_The problem_.
Set down all of the entries below word for word, with the pictures left out.

_Excerpted data_.
>>>>>
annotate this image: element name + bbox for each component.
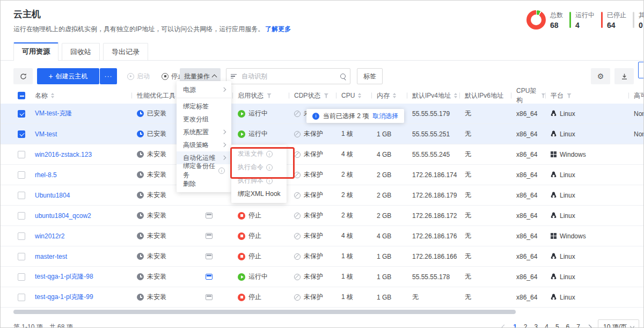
page-number-3[interactable]: 3 xyxy=(535,323,538,328)
batch-actions-label: 批量操作 xyxy=(184,72,210,81)
memory-value: 2 GB xyxy=(377,192,391,199)
col-header-cpu[interactable]: CPU xyxy=(336,92,371,99)
create-vm-button[interactable]: + 创建云主机 xyxy=(37,68,99,84)
menu-item-更改分组[interactable]: 更改分组 xyxy=(177,113,231,126)
col-header-mem[interactable]: 内存 xyxy=(371,91,407,100)
filter-icon[interactable] xyxy=(567,93,572,98)
row-checkbox[interactable] xyxy=(18,253,25,260)
filter-icon[interactable] xyxy=(324,93,328,98)
console-icon[interactable] xyxy=(206,274,213,280)
row-checkbox[interactable] xyxy=(18,130,25,138)
sort-icon[interactable] xyxy=(454,93,457,98)
page-number-7[interactable]: 7 xyxy=(576,323,580,328)
vm-name-link[interactable]: rhel-8.5 xyxy=(35,171,57,179)
cell-mem: 2 GB xyxy=(371,192,407,199)
vm-name-link[interactable]: ubuntu1804_qcow2 xyxy=(35,212,91,220)
vm-name-link[interactable]: VM-test-克隆 xyxy=(35,109,72,118)
filter-icon[interactable] xyxy=(267,93,272,98)
sort-icon[interactable] xyxy=(358,93,361,98)
row-checkbox[interactable] xyxy=(18,232,25,240)
row-checkbox[interactable] xyxy=(18,192,25,199)
row-checkbox[interactable] xyxy=(18,212,25,220)
cell-arch: x86_64 xyxy=(511,232,545,240)
more-actions-button[interactable]: ··· xyxy=(100,68,117,84)
vm-name-link[interactable]: test-qga-1-pl克隆-99 xyxy=(35,293,93,302)
page-number-2[interactable]: 2 xyxy=(524,323,528,328)
page-number-6[interactable]: 6 xyxy=(566,323,570,328)
cell-arch: x86_64 xyxy=(511,253,545,260)
menu-item-绑定标签[interactable]: 绑定标签 xyxy=(177,100,231,113)
row-checkbox[interactable] xyxy=(18,273,25,281)
linux-icon xyxy=(551,212,557,219)
memory-value: 2 GB xyxy=(377,171,391,179)
vm-name-link[interactable]: master-test xyxy=(35,253,67,260)
search-input[interactable] xyxy=(240,72,336,81)
menu-item-高级策略[interactable]: 高级策略 xyxy=(177,139,231,151)
next-page-button[interactable] xyxy=(587,325,591,328)
vm-name-link[interactable]: test-qga-1-pl克隆-98 xyxy=(35,272,93,281)
row-checkbox[interactable] xyxy=(18,294,25,301)
console-icon[interactable] xyxy=(206,253,213,259)
cell-mem: 1 GB xyxy=(371,273,407,281)
col-header-ipv4[interactable]: 默认IPv4地址 xyxy=(407,91,459,100)
cell-name: win2012r2 xyxy=(30,232,131,240)
vm-status-text: 运行中 xyxy=(248,109,268,118)
memory-value: 1 GB xyxy=(377,294,391,301)
cpu-value: 1 核 xyxy=(341,252,353,261)
col-header-name[interactable]: 名称 xyxy=(30,91,131,100)
sort-icon[interactable] xyxy=(51,93,54,98)
row-checkbox[interactable] xyxy=(18,110,25,118)
col-header-status[interactable]: 启用状态 xyxy=(232,91,289,100)
col-label-ipv6: 默认IPv6地址 xyxy=(465,91,503,100)
submenu-item-绑定XML Hook[interactable]: 绑定XML Hook xyxy=(231,187,287,201)
refresh-button[interactable] xyxy=(13,68,33,84)
col-header-arch[interactable]: CPU架构 xyxy=(511,86,545,105)
page-number-4[interactable]: 4 xyxy=(545,323,548,328)
cell-cpu: 4 核 xyxy=(336,150,371,159)
filter-icon[interactable] xyxy=(541,93,545,98)
ipv6-value: 无 xyxy=(465,211,471,220)
vm-name-link[interactable]: win2016-zstack.123 xyxy=(35,151,92,158)
tab-可用资源[interactable]: 可用资源 xyxy=(13,42,58,61)
tab-导出记录[interactable]: 导出记录 xyxy=(103,43,148,60)
export-button[interactable] xyxy=(614,68,634,84)
cell-tool: 未安装 xyxy=(131,272,200,281)
cell-console xyxy=(200,253,232,259)
cell-tool: 未安装 xyxy=(131,293,200,302)
page-size-select[interactable]: 10 项/页 xyxy=(598,319,639,328)
page-number-1[interactable]: 1 xyxy=(513,323,517,328)
tag-button[interactable]: 标签 xyxy=(357,68,383,84)
vm-name-link[interactable]: Ubuntu1804 xyxy=(35,192,70,199)
search-icon[interactable] xyxy=(340,74,346,79)
col-header-platform[interactable]: 平台 xyxy=(545,91,628,100)
cell-ipv4: 无 xyxy=(407,293,459,302)
row-checkbox[interactable] xyxy=(18,151,25,158)
menu-item-电源[interactable]: 电源 xyxy=(177,83,231,96)
console-icon[interactable] xyxy=(206,213,213,218)
info-icon: i xyxy=(266,164,273,171)
deselect-link[interactable]: 取消选择 xyxy=(372,112,398,121)
submenu-item-label: 绑定XML Hook xyxy=(238,189,281,199)
sort-icon[interactable] xyxy=(393,93,396,98)
menu-item-label: 系统配置 xyxy=(183,128,209,137)
select-all-checkbox[interactable] xyxy=(18,92,25,99)
vm-status-text: 运行中 xyxy=(248,272,268,281)
clipped-edge-button[interactable] xyxy=(638,62,644,78)
vm-name-link[interactable]: VM-test xyxy=(35,130,57,138)
platform-value: Linux xyxy=(560,212,575,220)
console-icon[interactable] xyxy=(206,233,213,239)
settings-button[interactable]: ⚙ xyxy=(591,68,610,84)
menu-item-系统配置[interactable]: 系统配置 xyxy=(177,126,231,139)
learn-more-link[interactable]: 了解更多 xyxy=(265,25,291,33)
page-number-5[interactable]: 5 xyxy=(555,323,559,328)
tab-回收站[interactable]: 回收站 xyxy=(62,43,100,60)
linux-icon xyxy=(551,294,557,301)
info-icon: i xyxy=(266,178,273,184)
vm-name-link[interactable]: win2012r2 xyxy=(35,232,64,240)
col-header-cdp[interactable]: CDP状态 xyxy=(289,91,336,100)
cell-console xyxy=(200,294,232,300)
menu-item-绑定备份任务[interactable]: 绑定备份任务i xyxy=(177,164,231,177)
console-icon[interactable] xyxy=(206,294,213,300)
row-checkbox[interactable] xyxy=(18,171,25,179)
scrollbar-thumb[interactable] xyxy=(13,310,516,314)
<<<<<
_Completed task_.
annotate this image: element name + bbox for each component.
page-number-3[interactable]: 3 xyxy=(535,323,538,328)
batch-actions-label: 批量操作 xyxy=(184,72,210,81)
memory-value: 2 GB xyxy=(377,192,391,199)
col-header-cpu[interactable]: CPU xyxy=(336,92,371,99)
create-vm-button[interactable]: + 创建云主机 xyxy=(37,68,99,84)
menu-item-更改分组[interactable]: 更改分组 xyxy=(177,113,231,126)
col-header-mem[interactable]: 内存 xyxy=(371,91,407,100)
filter-icon[interactable] xyxy=(567,93,572,98)
row-checkbox[interactable] xyxy=(18,253,25,260)
filter-icon[interactable] xyxy=(324,93,328,98)
console-icon[interactable] xyxy=(206,274,213,280)
row-checkbox[interactable] xyxy=(18,130,25,138)
sort-icon[interactable] xyxy=(454,93,457,98)
page-number-7[interactable]: 7 xyxy=(576,323,580,328)
vm-name-link[interactable]: rhel-8.5 xyxy=(35,171,57,179)
cell-mem: 2 GB xyxy=(371,192,407,199)
vm-name-link[interactable]: ubuntu1804_qcow2 xyxy=(35,212,91,220)
vm-name-link[interactable]: VM-test-克隆 xyxy=(35,109,72,118)
filter-icon[interactable] xyxy=(267,93,272,98)
sort-icon[interactable] xyxy=(358,93,361,98)
row-checkbox[interactable] xyxy=(18,232,25,240)
row-checkbox[interactable] xyxy=(18,192,25,199)
row-checkbox[interactable] xyxy=(18,212,25,220)
cell-arch: x86_64 xyxy=(511,232,545,240)
more-actions-button[interactable]: ··· xyxy=(100,68,117,84)
vm-name-link[interactable]: test-qga-1-pl克隆-99 xyxy=(35,293,93,302)
page-number-2[interactable]: 2 xyxy=(524,323,528,328)
page-number-6[interactable]: 6 xyxy=(566,323,570,328)
cell-arch: x86_64 xyxy=(511,253,545,260)
menu-item-绑定标签[interactable]: 绑定标签 xyxy=(177,100,231,113)
row-checkbox[interactable] xyxy=(18,273,25,281)
linux-icon xyxy=(551,212,557,219)
memory-value: 2 GB xyxy=(377,171,391,179)
vm-name-link[interactable]: master-test xyxy=(35,253,67,260)
search-input[interactable] xyxy=(240,72,336,81)
menu-item-高级策略[interactable]: 高级策略 xyxy=(177,139,231,151)
next-page-button[interactable] xyxy=(587,325,591,328)
vm-name-link[interactable]: test-qga-1-pl克隆-98 xyxy=(35,272,93,281)
row-checkbox[interactable] xyxy=(18,294,25,301)
console-icon[interactable] xyxy=(206,253,213,259)
cell-mem: 1 GB xyxy=(371,273,407,281)
col-header-ipv4[interactable]: 默认IPv4地址 xyxy=(407,91,459,100)
cell-name: win2012r2 xyxy=(30,232,131,240)
vm-status-text: 运行中 xyxy=(248,109,268,118)
memory-value: 1 GB xyxy=(377,294,391,301)
cpu-value: 1 核 xyxy=(341,252,353,261)
col-header-name[interactable]: 名称 xyxy=(30,91,131,100)
sort-icon[interactable] xyxy=(51,93,54,98)
row-checkbox[interactable] xyxy=(18,110,25,118)
col-header-status[interactable]: 启用状态 xyxy=(232,91,289,100)
col-label-ipv6: 默认IPv6地址 xyxy=(465,91,503,100)
submenu-item-绑定XML Hook[interactable]: 绑定XML Hook xyxy=(231,187,287,201)
refresh-button[interactable] xyxy=(13,68,33,84)
col-header-arch[interactable]: CPU架构 xyxy=(511,86,545,105)
page-number-4[interactable]: 4 xyxy=(545,323,548,328)
cell-cpu: 4 核 xyxy=(336,150,371,159)
filter-icon[interactable] xyxy=(541,93,545,98)
ipv6-value: 无 xyxy=(465,211,471,220)
vm-name-link[interactable]: win2016-zstack.123 xyxy=(35,151,92,158)
tab-可用资源[interactable]: 可用资源 xyxy=(13,42,58,61)
tab-导出记录[interactable]: 导出记录 xyxy=(103,43,148,60)
export-button[interactable] xyxy=(614,68,634,84)
cell-tool: 未安装 xyxy=(131,272,200,281)
cell-console xyxy=(200,253,232,259)
cell-tool: 未安装 xyxy=(131,293,200,302)
page-size-select[interactable]: 10 项/页 xyxy=(598,319,639,328)
page-number-1[interactable]: 1 xyxy=(513,323,517,328)
tag-button[interactable]: 标签 xyxy=(357,68,383,84)
vm-name-link[interactable]: Ubuntu1804 xyxy=(35,192,70,199)
search-icon[interactable] xyxy=(340,74,346,79)
col-header-platform[interactable]: 平台 xyxy=(545,91,628,100)
cell-ipv4: 无 xyxy=(407,293,459,302)
row-checkbox[interactable] xyxy=(18,151,25,158)
menu-item-电源[interactable]: 电源 xyxy=(177,83,231,96)
console-icon[interactable] xyxy=(206,213,213,218)
info-icon: i xyxy=(266,164,273,171)
deselect-link[interactable]: 取消选择 xyxy=(372,112,398,121)
submenu-item-label: 绑定XML Hook xyxy=(238,189,281,199)
sort-icon[interactable] xyxy=(393,93,396,98)
menu-item-label: 系统配置 xyxy=(183,128,209,137)
select-all-checkbox[interactable] xyxy=(18,92,25,99)
vm-status-text: 运行中 xyxy=(248,272,268,281)
clipped-edge-button[interactable] xyxy=(638,62,644,78)
vm-name-link[interactable]: VM-test xyxy=(35,130,57,138)
platform-value: Linux xyxy=(560,212,575,220)
console-icon[interactable] xyxy=(206,233,213,239)
settings-button[interactable]: ⚙ xyxy=(591,68,610,84)
menu-item-系统配置[interactable]: 系统配置 xyxy=(177,126,231,139)
learn-more-link[interactable]: 了解更多 xyxy=(265,25,291,33)
page-number-5[interactable]: 5 xyxy=(555,323,559,328)
tab-回收站[interactable]: 回收站 xyxy=(62,43,100,60)
linux-icon xyxy=(551,294,557,301)
info-icon: i xyxy=(266,178,273,184)
vm-name-link[interactable]: win2012r2 xyxy=(35,232,64,240)
col-header-cdp[interactable]: CDP状态 xyxy=(289,91,336,100)
cell-console xyxy=(200,294,232,300)
menu-item-绑定备份任务[interactable]: 绑定备份任务i xyxy=(177,164,231,177)
console-icon[interactable] xyxy=(206,294,213,300)
row-checkbox[interactable] xyxy=(18,171,25,179)
scrollbar-thumb[interactable] xyxy=(13,310,516,314)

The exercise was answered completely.